Find the word "attente" in the data. Return every line where it appears.
○ ○ ○ ○
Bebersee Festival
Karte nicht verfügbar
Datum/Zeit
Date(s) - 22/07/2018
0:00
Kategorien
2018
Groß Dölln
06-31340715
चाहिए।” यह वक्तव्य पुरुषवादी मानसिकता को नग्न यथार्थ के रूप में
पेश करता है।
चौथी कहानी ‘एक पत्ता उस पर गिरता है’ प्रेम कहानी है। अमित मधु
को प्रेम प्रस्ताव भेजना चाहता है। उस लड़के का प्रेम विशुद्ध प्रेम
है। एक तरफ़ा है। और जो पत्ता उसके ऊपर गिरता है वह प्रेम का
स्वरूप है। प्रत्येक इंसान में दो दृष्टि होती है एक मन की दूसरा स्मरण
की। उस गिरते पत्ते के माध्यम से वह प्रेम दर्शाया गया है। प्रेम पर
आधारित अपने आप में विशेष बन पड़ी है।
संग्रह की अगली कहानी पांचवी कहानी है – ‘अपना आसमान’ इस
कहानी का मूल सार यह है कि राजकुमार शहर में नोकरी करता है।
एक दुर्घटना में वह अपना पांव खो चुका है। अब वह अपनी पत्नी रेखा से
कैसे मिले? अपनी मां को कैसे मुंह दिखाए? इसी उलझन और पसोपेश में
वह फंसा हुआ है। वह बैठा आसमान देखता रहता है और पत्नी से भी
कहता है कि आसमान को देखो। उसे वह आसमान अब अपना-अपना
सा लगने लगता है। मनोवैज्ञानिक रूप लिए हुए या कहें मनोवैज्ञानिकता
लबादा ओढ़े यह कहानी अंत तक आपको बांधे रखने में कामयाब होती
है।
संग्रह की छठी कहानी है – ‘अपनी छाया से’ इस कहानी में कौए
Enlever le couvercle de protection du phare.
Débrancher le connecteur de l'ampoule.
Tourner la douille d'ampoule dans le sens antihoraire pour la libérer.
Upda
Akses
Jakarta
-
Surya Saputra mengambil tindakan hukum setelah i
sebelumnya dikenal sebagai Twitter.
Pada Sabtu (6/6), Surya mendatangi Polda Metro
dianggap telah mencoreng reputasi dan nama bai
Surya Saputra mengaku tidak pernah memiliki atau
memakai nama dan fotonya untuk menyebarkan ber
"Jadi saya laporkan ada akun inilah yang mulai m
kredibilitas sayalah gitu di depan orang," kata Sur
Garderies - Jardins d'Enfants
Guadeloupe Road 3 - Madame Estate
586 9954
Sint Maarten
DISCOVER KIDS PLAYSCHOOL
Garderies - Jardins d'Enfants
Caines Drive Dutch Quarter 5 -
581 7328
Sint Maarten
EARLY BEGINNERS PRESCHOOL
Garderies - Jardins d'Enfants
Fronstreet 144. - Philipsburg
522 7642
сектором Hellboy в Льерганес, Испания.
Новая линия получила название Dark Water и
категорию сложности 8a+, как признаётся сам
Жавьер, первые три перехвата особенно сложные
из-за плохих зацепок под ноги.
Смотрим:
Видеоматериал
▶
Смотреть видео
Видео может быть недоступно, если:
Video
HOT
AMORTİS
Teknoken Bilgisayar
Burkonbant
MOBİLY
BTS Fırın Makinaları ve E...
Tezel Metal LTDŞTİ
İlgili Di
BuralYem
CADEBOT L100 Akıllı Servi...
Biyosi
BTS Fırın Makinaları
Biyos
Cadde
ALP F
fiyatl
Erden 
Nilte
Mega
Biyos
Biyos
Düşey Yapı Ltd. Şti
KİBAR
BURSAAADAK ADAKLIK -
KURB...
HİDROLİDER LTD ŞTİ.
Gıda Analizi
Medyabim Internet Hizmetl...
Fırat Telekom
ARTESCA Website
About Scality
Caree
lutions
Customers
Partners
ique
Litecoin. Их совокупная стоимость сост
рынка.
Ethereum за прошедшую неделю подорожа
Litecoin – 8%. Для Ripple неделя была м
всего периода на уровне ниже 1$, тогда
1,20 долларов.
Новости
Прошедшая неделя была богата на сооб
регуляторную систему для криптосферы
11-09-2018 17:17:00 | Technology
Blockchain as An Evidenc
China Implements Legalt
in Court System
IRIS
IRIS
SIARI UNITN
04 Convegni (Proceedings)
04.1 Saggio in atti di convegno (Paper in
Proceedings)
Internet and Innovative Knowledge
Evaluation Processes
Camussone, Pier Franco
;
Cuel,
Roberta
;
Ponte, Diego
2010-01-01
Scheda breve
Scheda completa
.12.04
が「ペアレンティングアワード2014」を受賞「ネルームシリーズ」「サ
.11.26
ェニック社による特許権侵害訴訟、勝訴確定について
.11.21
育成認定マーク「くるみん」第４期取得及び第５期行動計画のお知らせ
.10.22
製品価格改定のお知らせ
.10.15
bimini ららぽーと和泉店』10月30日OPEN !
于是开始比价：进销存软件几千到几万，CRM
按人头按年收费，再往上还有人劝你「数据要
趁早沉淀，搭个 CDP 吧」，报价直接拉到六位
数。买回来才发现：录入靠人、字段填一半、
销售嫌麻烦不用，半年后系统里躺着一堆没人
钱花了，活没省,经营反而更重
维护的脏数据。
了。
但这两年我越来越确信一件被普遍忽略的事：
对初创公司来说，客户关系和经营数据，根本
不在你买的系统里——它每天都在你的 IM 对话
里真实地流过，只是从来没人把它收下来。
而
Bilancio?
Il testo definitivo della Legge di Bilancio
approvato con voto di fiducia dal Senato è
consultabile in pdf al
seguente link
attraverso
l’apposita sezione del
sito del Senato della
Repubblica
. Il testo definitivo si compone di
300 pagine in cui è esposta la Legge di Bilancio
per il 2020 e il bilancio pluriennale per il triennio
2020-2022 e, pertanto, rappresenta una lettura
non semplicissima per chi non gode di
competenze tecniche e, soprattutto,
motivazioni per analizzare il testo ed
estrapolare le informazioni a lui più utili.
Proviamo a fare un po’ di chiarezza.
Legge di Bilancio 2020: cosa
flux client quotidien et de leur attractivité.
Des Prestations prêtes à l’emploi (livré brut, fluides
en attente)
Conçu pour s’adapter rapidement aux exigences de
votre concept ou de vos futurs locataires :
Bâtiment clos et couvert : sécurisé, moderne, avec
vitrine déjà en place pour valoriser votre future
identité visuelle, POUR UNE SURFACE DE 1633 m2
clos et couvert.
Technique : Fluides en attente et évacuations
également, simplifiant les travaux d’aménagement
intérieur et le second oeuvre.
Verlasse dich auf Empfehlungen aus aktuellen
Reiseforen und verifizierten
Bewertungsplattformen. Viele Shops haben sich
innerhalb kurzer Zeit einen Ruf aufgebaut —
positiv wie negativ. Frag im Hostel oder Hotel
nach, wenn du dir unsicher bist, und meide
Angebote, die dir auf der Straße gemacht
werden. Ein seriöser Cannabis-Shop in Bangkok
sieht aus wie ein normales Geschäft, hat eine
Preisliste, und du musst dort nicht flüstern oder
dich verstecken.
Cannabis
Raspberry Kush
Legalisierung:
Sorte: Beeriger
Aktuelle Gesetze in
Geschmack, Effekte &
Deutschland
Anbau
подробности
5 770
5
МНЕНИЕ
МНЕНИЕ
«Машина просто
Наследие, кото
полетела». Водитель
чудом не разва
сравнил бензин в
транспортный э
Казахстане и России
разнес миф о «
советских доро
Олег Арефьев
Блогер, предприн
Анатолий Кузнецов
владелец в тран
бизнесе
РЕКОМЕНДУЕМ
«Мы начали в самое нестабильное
○ ○ ○ ○
Response area:
en attente)
Technique : Fluides en attente et évacuations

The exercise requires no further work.